In the first part of my talk I will give an introduction to the concept of neural-network quantum states (NQSs) used as variational functions in the Monte Carlo studies of frustrated quantum spin systems. I will focus on basic principles of the method, the general motivation to use these non-standard variational functions, as well as about their relation with machine learning techniques. 

In the second part of the talk I will discuss in detail our recent results sumarized in Ref.[1] where we have utilized neural-network quantum states (NQSs) to investigate the ground-state properties of the Heisenberg model on a Shastry-Sutherland lattice via variational Monte Carlo method.
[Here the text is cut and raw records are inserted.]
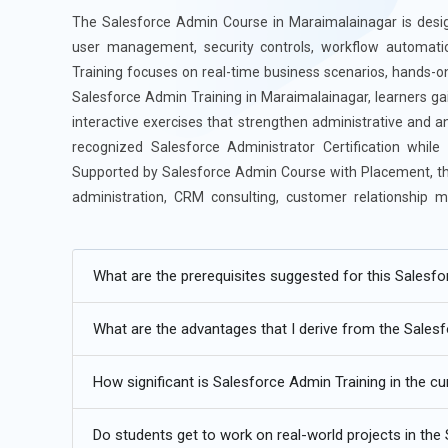
The Salesforce Admin Course in Maraimalainagar is design
user management, security controls, workflow automati
Training focuses on real-time business scenarios, hands-
Salesforce Admin Training in Maraimalainagar, learners gai
interactive exercises that strengthen administrative and an
recognized Salesforce Administrator Certification whil
Supported by Salesforce Admin Course with Placement, this
administration, CRM consulting, customer relationship 
industries.
Additional
Info
What are the prerequisites suggested for this Salesf
Future Trends in Salesforce Admin Training in Marai
What are the advantages that I derive from the Sales
AI CRM Evolution:
AI CRM evolution is transforming Sa
How significant is Salesforce Admin Training in the cu
scoring, and workflow optimization. Salesforce Admin Trai
smart automation features. These technologies help b
Do students get to work on real-world projects in the
Admins can manage complex CRM tasks more efficiently u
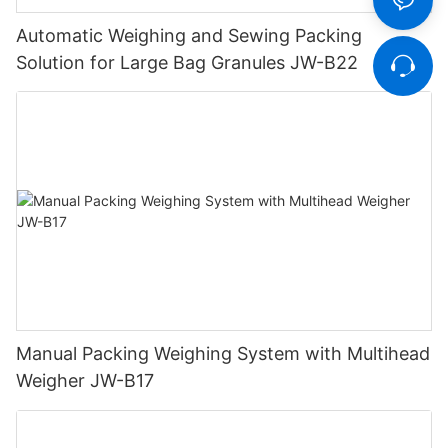
Automatic Weighing and Sewing Packing
Solution for Large Bag Granules JW-B22
Manual Packing Weighing System with Multihead
Weigher JW-B17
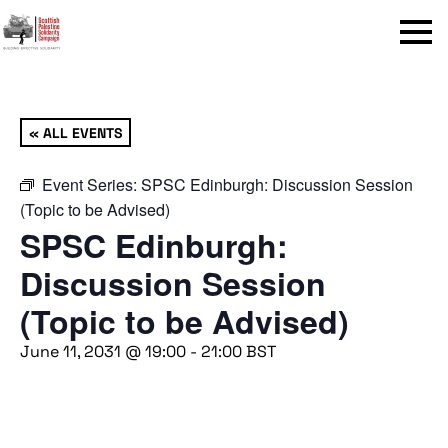
Menu
« ALL EVENTS
Event Series:
SPSC Edinburgh: Discussion Session
(Topic to be Advised)
SPSC Edinburgh:
Discussion Session
(Topic to be Advised)
June 11, 2031 @ 19:00
-
21:00
BST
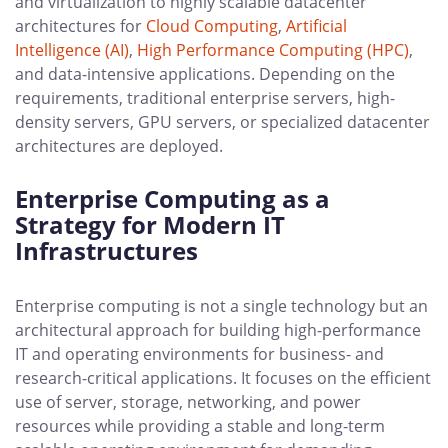
and virtualization to highly scalable datacenter
architectures for
Cloud Computing
,
Artificial
Intelligence (AI)
,
High Performance Computing (HPC)
,
and data-intensive applications. Depending on the
requirements, traditional enterprise servers, high-
density servers, GPU servers, or specialized datacenter
architectures are deployed.
Enterprise Computing as a
Strategy for Modern IT
Infrastructures
Enterprise computing is not a single technology but an
architectural approach for building high-performance
IT and operating environments for business- and
research-critical applications. It focuses on the efficient
use of server, storage, networking, and power
resources while providing a stable and long-term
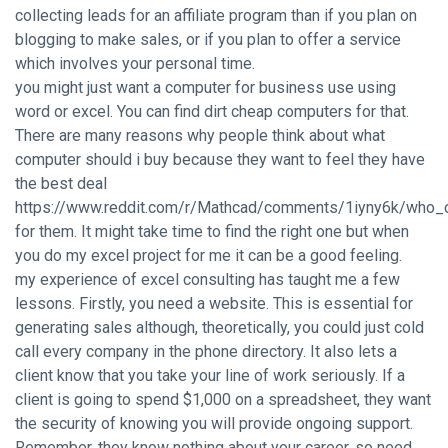
collecting leads for an affiliate program than if you plan on
blogging to make sales, or if you plan to offer a service
which involves your personal time.
you might just want a computer for business use using
word or excel. You can find dirt cheap computers for that.
There are many reasons why people think about what
computer should i buy because they want to feel they have
the best deal
https://www.reddit.com/r/Mathcad/comments/1iyny6k/who_
for them. It might take time to find the right one but when
you do my excel project for me it can be a good feeling.
my experience of excel consulting has taught me a few
lessons. Firstly, you need a website. This is essential for
generating sales although, theoretically, you could just cold
call every company in the phone directory. It also lets a
client know that you take your line of work seriously. If a
client is going to spend $1,000 on a spreadsheet, they want
the security of knowing you will provide ongoing support.
Remember, they know nothing about your career, so need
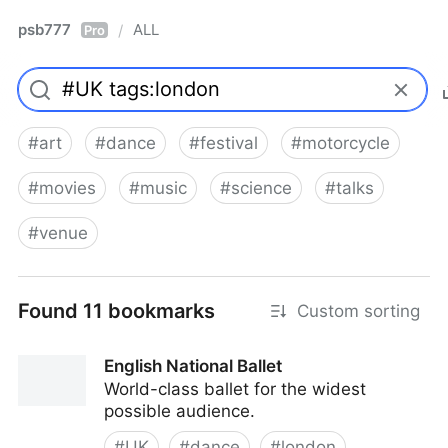
psb777
ALL
/
Pro
#
art
#
dance
#
festival
#
motorcycle
#
movies
#
music
#
science
#
talks
#
venue
Found 11 bookmarks
Custom sorting
English National Ballet
World-class ballet for the widest
possible audience.
#
UK
#
dance
#
london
We have shown that already relatively simple NQSs can be used to approximate the ground state of this model in its different phases and regimes. We have compared several types of NQSs with each other on small lattices and benchmarked their variational energies against the exact diagonalization results. We have then argued that when precision, generality and computational costs are taken into account, a good choice for addressing larger systems is a shallow restricted Boltzmann machine NQS. I will show during the talk that such NQS can describe the main phases of the model in zero magnetic field. Moreover, NQS based on a restricted Boltzmann machine correctly describes the intriguing plateaus forming in magnetization of the model as a function of increasing magnetic field.

[1] M. Mezera, J. Menšíková, P. Baláž, M. Žonda, Neural Network Quantum States analysis of the Shastry-Sutherland model arXiv:2303.14108 (2023)